The Runway / A Film With Me In It

Double Feature

This article originally appeared on www.bone-idle.ie. Give them hits, y'all!

Here we have two films that share a few things in common. Firstly: they’re both Irish. Secondly, and this is related to the first point: they’re Irish films that try something somewhat different than your typical grim urban / rural social dramas, which is admirable. Thirdly: they both feature distractingly weird performances from Mark Doherty. Fourthly: they're both directed by chaps called Ian. Fifthly, and finally: neither is particularly good.

Let’s start with The Runway. It’s written and directed by Ian Power, and (as the box art informs us) is kind of based on a true story. Our hero is young Paco (Jamie Kierans), who stumbled across a plane crash outside his small village in Co. Cork. The pilot is Ernesto (Demi├ín Bichir): a Colombian pilot without a word of English. Soon discovered by the mostly unemployed villagers, the locals resolve to fix the plane and send Ernesto on his way. Nothing’s ever that easy, though, is it?

The Runway often appears to be an uplifting family drama, but isn’t entirely successful. A significant flaw is that it doesn’t quite seem to know what audience it’s aiming for. The themes and ideas are often too complex for kids and too simplistic for adults. There are a few strange decisions: a number of Traveller characters are always subtitled when they speak, to pick one distracting example. The biggest problem is that it largely lacks dramatic momentum. Everything just kind of happens, and attempts at heightening the drama feel misguided. Attempts to flesh out Ernesto’s back-story are particularly laborious.

A few things save it from outright failure. Irish cinematographer P.J. Dillon helps makes it look very cinematic despite a typically modest budget. The special effects are shoddy, but mostly the images are compelling. Although the film is set in the 1980s, there are a number of ideas that effortlessly resonate with the current Irish economic situation. And there is a nostalgic charm that always threatens to woo the audience, but never quite does. There are the makings of a good film in here. It just falls short of really taking off.
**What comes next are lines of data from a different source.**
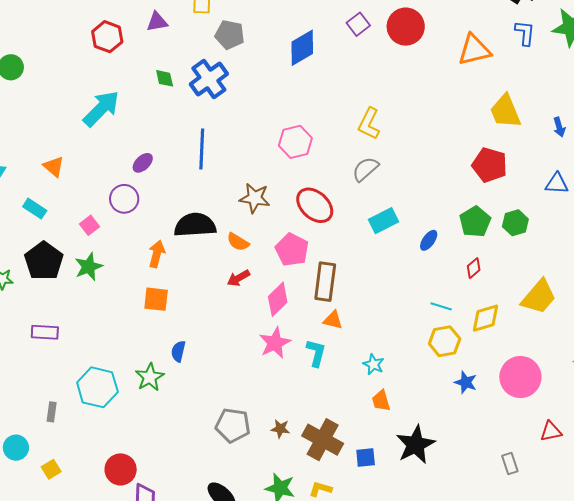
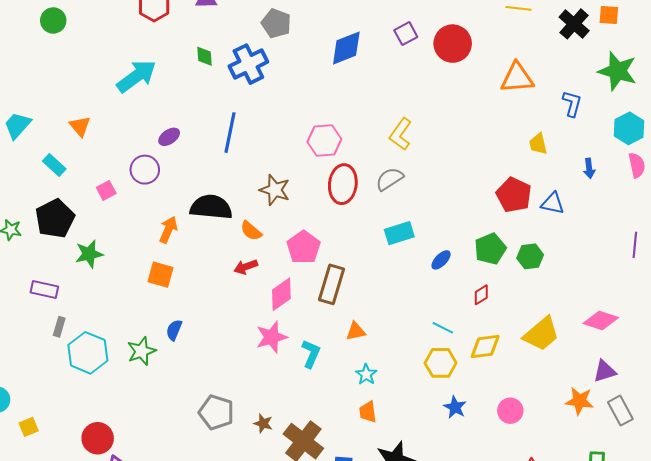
blue L-shape: (525, 33) -> (572, 104), moved
yellow trapezoid: (505, 111) -> (538, 144), size x0.6
blue triangle: (557, 184) -> (553, 203), moved
red ellipse: (315, 205) -> (343, 184), moved, turned 45
green star: (89, 267) -> (89, 254), moved
orange triangle: (333, 320) -> (356, 331), moved, turned -35
pink circle: (520, 377) -> (510, 411), size x0.6
gray rectangle: (52, 412) -> (59, 327), moved

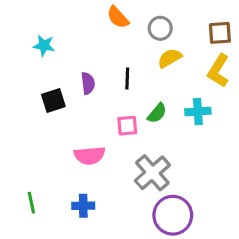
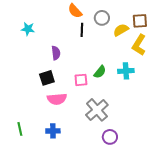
yellow semicircle: (170, 58) -> (121, 30), moved
black line: (127, 79) -> (82, 30), moved
black square: (53, 101) -> (47, 78), moved
purple circle: (173, 215) -> (110, 137), size x0.6

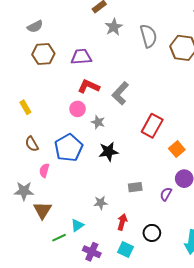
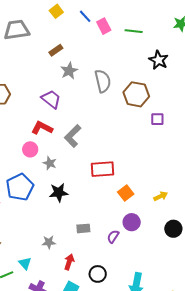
purple trapezoid: (81, 57) -> (51, 99), moved, turned 40
red rectangle: (152, 126) -> (103, 169), turned 55
cyan triangle: (77, 225) -> (25, 263), turned -40

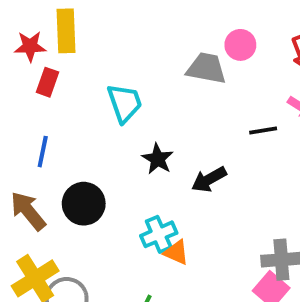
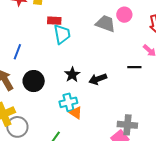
red rectangle: (47, 82) -> (54, 21), moved, turned 64
black line: (263, 130) -> (134, 67), moved
black star: (158, 159) -> (72, 75), moved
A Film With Me In It is altogether less successful, not least because of the increased presence of Mr. Doherty. A supporting character in The Runway, here he’s promoted to starring role as the mumbling Mark. His performance is just too weird and distant, and personally I couldn’t have cared less about his character. Alongside him is Dylan Moran as Mark’s drunken friend Pierce. Moran plays the exact same pseudo-intellectual drunk he played to a tee in Black Books. Rounding up Mark’s group of eccentric acquaintances are Amy Huberman as his long-suffering girlfriend, David O’Doherty as his silent, wheelchair-bound brother, and Keith Allen as his sleazy landlord.

Things start off relatively promisingly. Mostly set in a dank boarding house in the Dublin suburbs, the opening scenes suggest a darkly comic and very Irish riff on something like Final Destination. Director Ian Fitzgibbon taunts us with suggestions that everything in the house is a potential death-trap – everything from a guillotine-like window to an over-sharp clarinet stand. As Mark’s life begins to collapse around him, we wait with baited breath for the deathly Rube Goldberg devices to play out their complicated machinations.

Alas, when the body count finally begins to rise, it does so anti-climactically. There are few surprises – everything plays out exactly like the Fitzgibbon teased. There’s no tension like the best of the Final Destination death-machines: do not expect the unexpected. And it’s not particularly funny either. Add the profoundly unlikable characters to this, and one has to wonder what the point is as Pierce and Mark find themselves with a house full of bodies. Attempts at some sort of meta-commentary on the filmmaking process fall very short indeed. The plot is spectacularly contrived, and it all leads to an extremely unconvincing conclusion.

On one hand, we should probably applaud Power and Fitzgibbon for trying something different within the restrictive confines of the Irish film industry. Yet it’s the fact that the basic concepts of the two films are so interesting and rife with potential that their ultimate failures are so disappointing.